● TASK DESCRIPTION
Scan the data for "共享粉丝" and copy each matching line.

Stored data entries:
◇ ◇ ◇ ◇ ◇
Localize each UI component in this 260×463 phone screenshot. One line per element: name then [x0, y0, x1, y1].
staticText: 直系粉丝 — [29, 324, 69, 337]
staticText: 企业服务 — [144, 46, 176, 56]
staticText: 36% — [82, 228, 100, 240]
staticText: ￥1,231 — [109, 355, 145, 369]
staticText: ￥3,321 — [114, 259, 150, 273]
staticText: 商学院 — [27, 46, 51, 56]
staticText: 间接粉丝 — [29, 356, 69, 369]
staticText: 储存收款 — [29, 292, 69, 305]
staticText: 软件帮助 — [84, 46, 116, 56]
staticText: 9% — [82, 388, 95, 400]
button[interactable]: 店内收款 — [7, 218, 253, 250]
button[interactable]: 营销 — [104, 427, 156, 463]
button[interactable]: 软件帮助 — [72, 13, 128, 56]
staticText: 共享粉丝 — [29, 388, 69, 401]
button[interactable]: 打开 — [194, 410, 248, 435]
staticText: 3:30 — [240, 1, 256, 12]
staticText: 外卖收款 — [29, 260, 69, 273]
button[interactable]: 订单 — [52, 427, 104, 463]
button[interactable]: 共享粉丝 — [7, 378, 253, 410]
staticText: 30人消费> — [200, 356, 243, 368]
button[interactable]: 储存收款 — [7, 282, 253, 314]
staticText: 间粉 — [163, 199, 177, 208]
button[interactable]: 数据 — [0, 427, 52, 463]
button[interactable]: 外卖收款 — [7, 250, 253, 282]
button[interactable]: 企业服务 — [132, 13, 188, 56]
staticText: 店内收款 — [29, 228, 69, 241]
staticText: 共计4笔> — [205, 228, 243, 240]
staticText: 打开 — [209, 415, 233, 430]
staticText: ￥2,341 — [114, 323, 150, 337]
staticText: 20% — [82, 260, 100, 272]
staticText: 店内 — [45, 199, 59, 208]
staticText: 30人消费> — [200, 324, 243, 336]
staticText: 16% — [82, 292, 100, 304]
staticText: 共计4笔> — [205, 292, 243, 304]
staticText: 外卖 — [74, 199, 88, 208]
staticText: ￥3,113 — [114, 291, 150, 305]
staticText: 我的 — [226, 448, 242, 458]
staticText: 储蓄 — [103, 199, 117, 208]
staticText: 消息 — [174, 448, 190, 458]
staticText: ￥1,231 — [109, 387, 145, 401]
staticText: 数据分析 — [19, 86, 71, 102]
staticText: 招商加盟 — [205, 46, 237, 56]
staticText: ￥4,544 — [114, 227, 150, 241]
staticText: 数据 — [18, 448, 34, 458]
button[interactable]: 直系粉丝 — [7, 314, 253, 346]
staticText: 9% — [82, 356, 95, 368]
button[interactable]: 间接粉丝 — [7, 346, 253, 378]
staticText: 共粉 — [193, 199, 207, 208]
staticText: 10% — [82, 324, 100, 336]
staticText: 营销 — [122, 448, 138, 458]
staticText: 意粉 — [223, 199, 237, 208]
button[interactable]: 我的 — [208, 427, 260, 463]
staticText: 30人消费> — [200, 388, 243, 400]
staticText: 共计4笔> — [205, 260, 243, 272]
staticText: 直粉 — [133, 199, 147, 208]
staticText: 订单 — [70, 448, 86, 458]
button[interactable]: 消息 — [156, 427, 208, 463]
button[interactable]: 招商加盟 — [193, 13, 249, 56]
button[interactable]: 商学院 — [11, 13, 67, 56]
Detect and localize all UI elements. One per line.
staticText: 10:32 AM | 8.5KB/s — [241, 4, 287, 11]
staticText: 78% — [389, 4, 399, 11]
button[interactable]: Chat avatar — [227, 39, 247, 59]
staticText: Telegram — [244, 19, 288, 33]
◇ ◇ ◇ ◇ ◇
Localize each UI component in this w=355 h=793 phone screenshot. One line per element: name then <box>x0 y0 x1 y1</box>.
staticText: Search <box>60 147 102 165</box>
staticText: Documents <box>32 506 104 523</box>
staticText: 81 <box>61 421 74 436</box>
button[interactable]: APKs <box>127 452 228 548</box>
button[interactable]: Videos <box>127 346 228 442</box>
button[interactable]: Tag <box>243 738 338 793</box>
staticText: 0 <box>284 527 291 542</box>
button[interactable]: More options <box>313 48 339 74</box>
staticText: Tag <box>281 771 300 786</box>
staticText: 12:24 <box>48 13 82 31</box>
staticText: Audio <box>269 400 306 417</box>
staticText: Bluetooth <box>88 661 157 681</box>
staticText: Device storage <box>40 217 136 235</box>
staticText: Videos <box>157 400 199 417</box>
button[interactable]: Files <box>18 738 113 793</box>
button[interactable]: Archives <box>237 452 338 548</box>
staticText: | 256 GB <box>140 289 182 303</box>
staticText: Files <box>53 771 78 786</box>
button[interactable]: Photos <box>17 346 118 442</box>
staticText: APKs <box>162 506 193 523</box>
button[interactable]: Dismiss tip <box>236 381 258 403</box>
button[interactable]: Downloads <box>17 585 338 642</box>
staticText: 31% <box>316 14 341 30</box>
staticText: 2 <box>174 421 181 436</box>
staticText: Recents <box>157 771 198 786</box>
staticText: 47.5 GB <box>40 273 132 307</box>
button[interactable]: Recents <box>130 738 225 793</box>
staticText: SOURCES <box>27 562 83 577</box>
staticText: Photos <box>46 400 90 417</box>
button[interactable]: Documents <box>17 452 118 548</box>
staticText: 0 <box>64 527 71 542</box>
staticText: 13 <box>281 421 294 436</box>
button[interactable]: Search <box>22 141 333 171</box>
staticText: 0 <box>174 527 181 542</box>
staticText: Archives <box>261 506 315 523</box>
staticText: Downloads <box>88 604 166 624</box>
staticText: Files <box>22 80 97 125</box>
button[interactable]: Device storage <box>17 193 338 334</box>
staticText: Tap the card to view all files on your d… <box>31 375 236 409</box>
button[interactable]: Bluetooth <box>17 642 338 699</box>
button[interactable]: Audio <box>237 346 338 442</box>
◇ ◇ ◇ ◇ ◇
● RESULT
staticText: 共享粉丝 — [29, 388, 69, 401]
button[interactable]: 共享粉丝 — [7, 378, 253, 410]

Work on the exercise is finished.